Seriously? Stalked? Yes, and it has to do with an interesting mashup of Big Data and Artificial Intelligence, and who better equipped to stalk your online activities than the world’s greatest stalking business, Google. Here’s what they’re up to now.
Pixel By Pixel
Before I get into what Google can do that should scare the Bejesus out of you, let’s review what Google does, how it does it, what it means, and how many ways the company already
tracks stalks you with your own permission.
Google makes most of its money on advertising. To get advertisers to pay big money Google gives users (not customers) free applications– Google Search, Gmail, etc.– which enables the company to track what you do, who you talk to, who you write to, what is said in your email, which websites you visit online, what you click on, and who knows what else.
That extensive tracking network enables Google to gather huge amounts of data about you, and the company uses that data to serve advertising supposedly relevant to you (not always, which might explain why Mac360 occasionally displays ads for Pella Windows and McIntosh Apples), data which is also packaged and sold to other networks and advertisers.
In other words, you’re being
tracked stalked while you’re online. Recently, Google has given users (remember, you’re not really a Google customer; have you ever talked to someone from Google?) new tools to manage and store photos online. The Google Photos app for iPhone comes to mind, a nifty, free, utility which uploads photos to Google’s servers for, you know, safekeeping.
It’s no secret that Google can scan images for all the EXIF metadata so the ad company knows what camera you use, where you took a photo and when; that sort of thing. Google now has a way that marries Big Data with Artificial Intelligence so it can tell where a photo was taken based upon that data, and more specifically, even the pixels in the image.
Google can do that because it stores so many images that certain patterns begin to appear. The Eiffel Tower looks like the Eiffel Tower so it’s easily identified within an image because there are 14 trillion images available for Google to scan and identify. Google’s neural network slices and dices the world into various grids of easily identifiable objects from gazillions of photos of more common and popular locations.

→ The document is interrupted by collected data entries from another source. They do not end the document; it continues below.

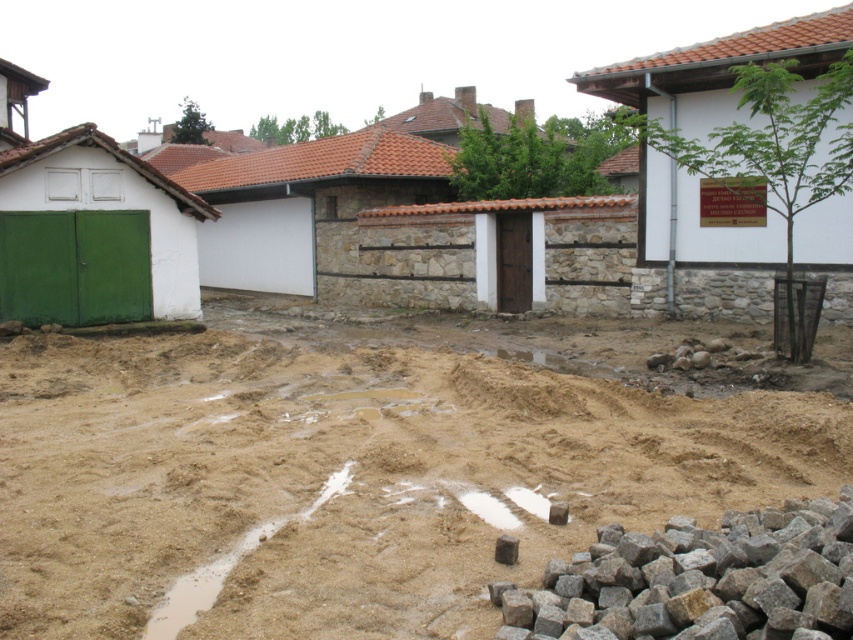 Question: Among these points, which one is farthest from the camera?

Choices:
 (A) (178, 518)
 (B) (503, 548)
 (C) (585, 557)

Answer: (A)

Question: Does brown sandy dirt at center lie behind brown rough stone at lower right?

Choices:
 (A) yes
 (B) no

Answer: (B)

Question: Is the position of brown sandy dirt at center less distant than that of brown rough stone at lower right?

Choices:
 (A) no
 (B) yes

Answer: (B)

Question: Which point is farther to the camera?

Choices:
 (A) (689, 563)
 (B) (502, 538)

Answer: (B)

Question: Among these objects, which one is nearest to the camera?

Choices:
 (A) gray stone at lower right
 (B) brown rough stone at lower right

Answer: (A)

Question: Does brown sandy dirt at center appear on the right side of gray stone at lower right?

Choices:
 (A) no
 (B) yes

Answer: (A) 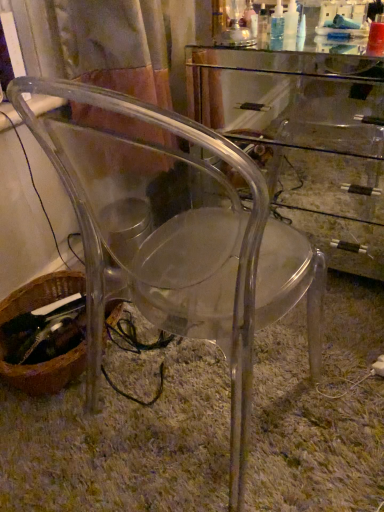 What are the coordinates of `transparent acrylic computer desk at center` in the screenshot? It's located at (308, 136).

What do you see at coordinates (181, 246) in the screenshot?
I see `transparent acrylic chair at center` at bounding box center [181, 246].

Identify the location of brown woven basket at lower left. (45, 372).

Where is `transparent acrylic computer desk at center`? transparent acrylic computer desk at center is located at coordinates click(308, 136).

Is transparent acrylic chair at center oriented towards transparent acrylic computer desk at center?

Yes, transparent acrylic chair at center is aimed at transparent acrylic computer desk at center.

Is transparent acrylic chair at center inside or outside of transparent acrylic computer desk at center?

transparent acrylic chair at center is outside transparent acrylic computer desk at center.

From a real-world perspective, which object rests below the other?

transparent acrylic computer desk at center, from a real-world perspective.

Between brown woven basket at lower left and transparent acrylic chair at center, which one has more height?

Standing taller between the two is transparent acrylic chair at center.

Based on the photo, is transparent acrylic chair at center at the back of brown woven basket at lower left?

No, brown woven basket at lower left is not facing the opposite direction of transparent acrylic chair at center.

Is brown woven basket at lower left spatially inside transparent acrylic chair at center, or outside of it?

brown woven basket at lower left is outside transparent acrylic chair at center.

In the scene shown: Does transparent acrylic chair at center touch brown woven basket at lower left?

transparent acrylic chair at center and brown woven basket at lower left are not in contact.

Would you say brown woven basket at lower left is part of transparent acrylic chair at center's contents?

No, brown woven basket at lower left is not a part of transparent acrylic chair at center.

From a real-world perspective, which is physically above, transparent acrylic chair at center or brown woven basket at lower left?

In real-world perspective, transparent acrylic chair at center is above.

Considering the sizes of objects brown woven basket at lower left and transparent acrylic computer desk at center in the image provided, who is taller, brown woven basket at lower left or transparent acrylic computer desk at center?

Standing taller between the two is transparent acrylic computer desk at center.

In the scene shown: From a real-world perspective, is brown woven basket at lower left above or below transparent acrylic computer desk at center?

From a real-world perspective, brown woven basket at lower left is physically below transparent acrylic computer desk at center.

Is brown woven basket at lower left facing away from transparent acrylic computer desk at center?

No, transparent acrylic computer desk at center is not at the back of brown woven basket at lower left.

Which object is further away from the camera, brown woven basket at lower left or transparent acrylic computer desk at center?

Positioned behind is brown woven basket at lower left.

Considering the relative sizes of transparent acrylic computer desk at center and brown woven basket at lower left in the image provided, is transparent acrylic computer desk at center smaller than brown woven basket at lower left?

No.

Between transparent acrylic computer desk at center and brown woven basket at lower left, which one has smaller width?

With smaller width is brown woven basket at lower left.

Would you say transparent acrylic computer desk at center is a long distance from brown woven basket at lower left?

That's right, there is a large distance between transparent acrylic computer desk at center and brown woven basket at lower left.

From the image's perspective, is transparent acrylic computer desk at center located above brown woven basket at lower left?

Yes, from the image's perspective, transparent acrylic computer desk at center is over brown woven basket at lower left.

In the image, is transparent acrylic computer desk at center on the left side or the right side of transparent acrylic chair at center?

Clearly, transparent acrylic computer desk at center is on the right of transparent acrylic chair at center in the image.

Considering the sizes of objects transparent acrylic computer desk at center and transparent acrylic chair at center in the image provided, who is bigger, transparent acrylic computer desk at center or transparent acrylic chair at center?

Bigger between the two is transparent acrylic computer desk at center.

How different are the orientations of transparent acrylic computer desk at center and transparent acrylic chair at center in degrees?

transparent acrylic computer desk at center and transparent acrylic chair at center are facing 173 degrees away from each other.

Locate an element on the screen. chair located on the left of transparent acrylic computer desk at center is located at coordinates (181, 246).

Locate an element on the screen. The image size is (384, 512). chair located above the brown woven basket at lower left (from the image's perspective) is located at coordinates (181, 246).

Considering their positions, is brown woven basket at lower left positioned further to transparent acrylic chair at center than transparent acrylic computer desk at center?

Among the two, transparent acrylic computer desk at center is located further to transparent acrylic chair at center.

From the image, which object appears to be farther from brown woven basket at lower left, transparent acrylic computer desk at center or transparent acrylic chair at center?

transparent acrylic computer desk at center.

Looking at the image, which one is located closer to transparent acrylic chair at center, transparent acrylic computer desk at center or brown woven basket at lower left?

Based on the image, brown woven basket at lower left appears to be nearer to transparent acrylic chair at center.

Based on their spatial positions, is transparent acrylic chair at center or brown woven basket at lower left further from transparent acrylic computer desk at center?

Among the two, brown woven basket at lower left is located further to transparent acrylic computer desk at center.

When comparing their distances from transparent acrylic computer desk at center, does brown woven basket at lower left or transparent acrylic chair at center seem closer?

Based on the image, transparent acrylic chair at center appears to be nearer to transparent acrylic computer desk at center.

Looking at this image, which object lies further to the anchor point brown woven basket at lower left, transparent acrylic chair at center or transparent acrylic computer desk at center?

transparent acrylic computer desk at center is further to brown woven basket at lower left.

Locate an element on the screen. The image size is (384, 512). chair between brown woven basket at lower left and transparent acrylic computer desk at center from left to right is located at coordinates 181,246. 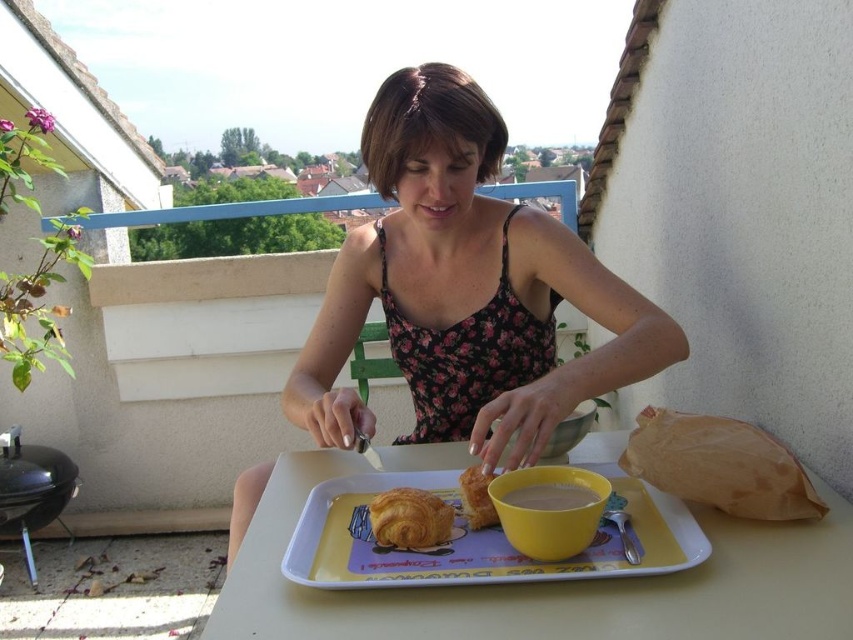 Between golden brown flaky croissant at center and golden flaky croissant at center, which one is positioned higher?

golden flaky croissant at center is higher up.

Who is positioned more to the left, golden brown flaky croissant at center or golden flaky croissant at center?

golden brown flaky croissant at center is more to the left.

At what (x,y) coordinates should I click in order to perform the action: click on golden brown flaky croissant at center. Please return your answer as a coordinate pair (x, y). This screenshot has height=640, width=853. Looking at the image, I should click on (410, 518).

Can you confirm if floral fabric dress at center is positioned below golden brown flaky croissant at center?

Actually, floral fabric dress at center is above golden brown flaky croissant at center.

I want to click on floral fabric dress at center, so click(465, 289).

Is point (366, 122) positioned before point (389, 509)?

That is False.

Locate an element on the screen. floral fabric dress at center is located at coordinates (465, 289).

Which is above, floral fabric dress at center or yellow plastic tray at center?

floral fabric dress at center

What do you see at coordinates (465, 289) in the screenshot? I see `floral fabric dress at center` at bounding box center [465, 289].

Where is `floral fabric dress at center`? This screenshot has height=640, width=853. floral fabric dress at center is located at coordinates (465, 289). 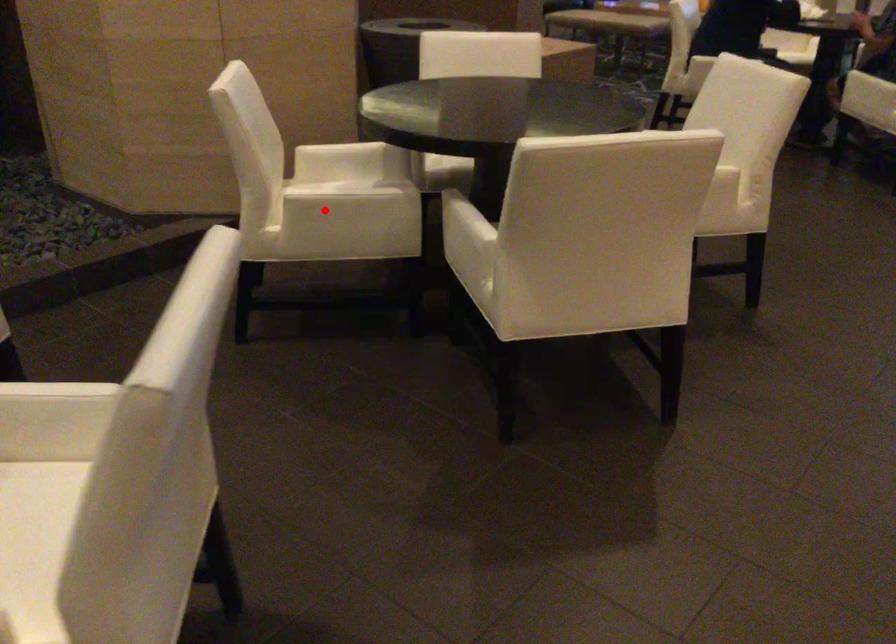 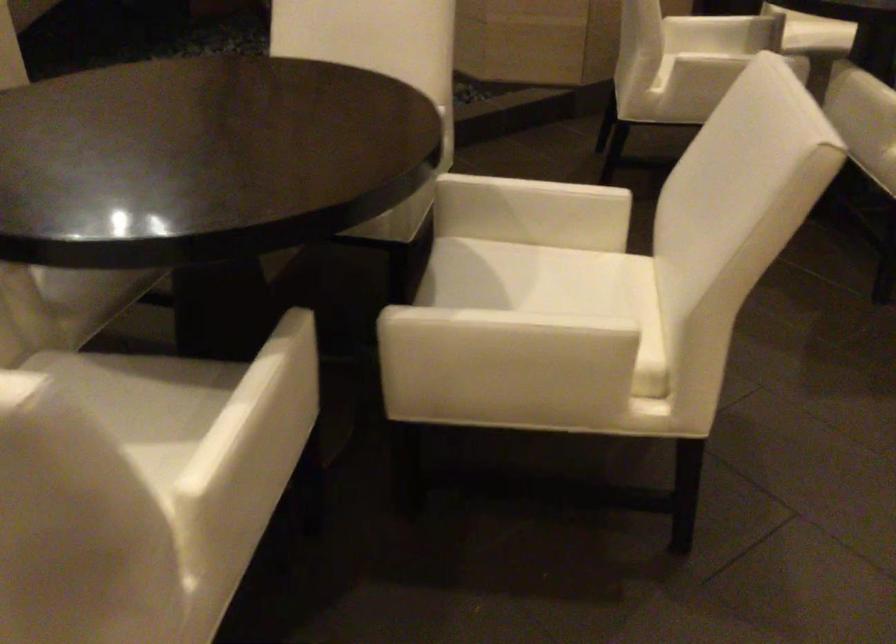 Question: I am providing you with two images of the same scene from different viewpoints. A red point is marked on the first image. At the location where the point appears in image 1, is it still visible in image 2?

Choices:
 (A) Yes
 (B) No

Answer: (A) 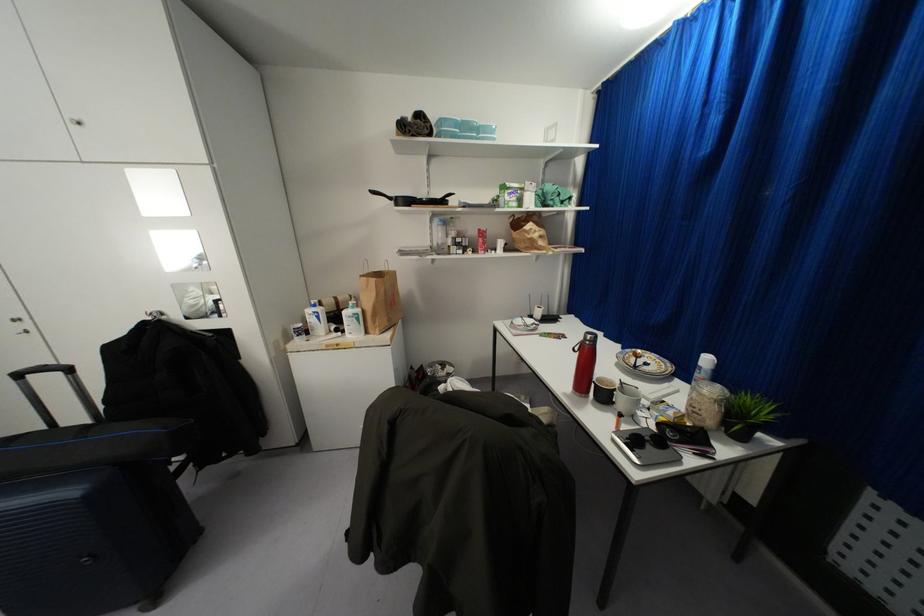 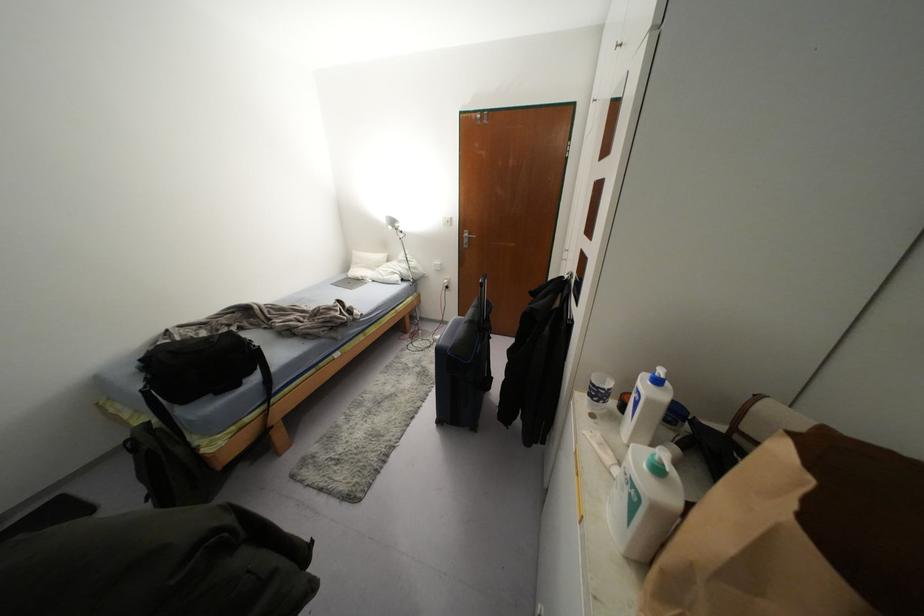 Find the pixel in the second image that matches [357,318] in the first image.

(633, 505)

Tomorrow is another day so lets extrapolate out a few years as more of your personal information– photos, email, locations, friends, purchases, online habits– are sucked into Google’s Big Data Artificial Intelligence machine (let’s call it BDAI; you read it here first) which gains sufficient capability to identify people within photos, and, over time, can identify those same people as they grow up, as they age, and using ever more cleverly designed algorithms Google may develop the capability to determine your intelligence, your health, and more– all to serve advertisements that can persuade you to do whatever advertisers want because they know more about you than your mother.
It could happen. That’s why you should be afraid of Google.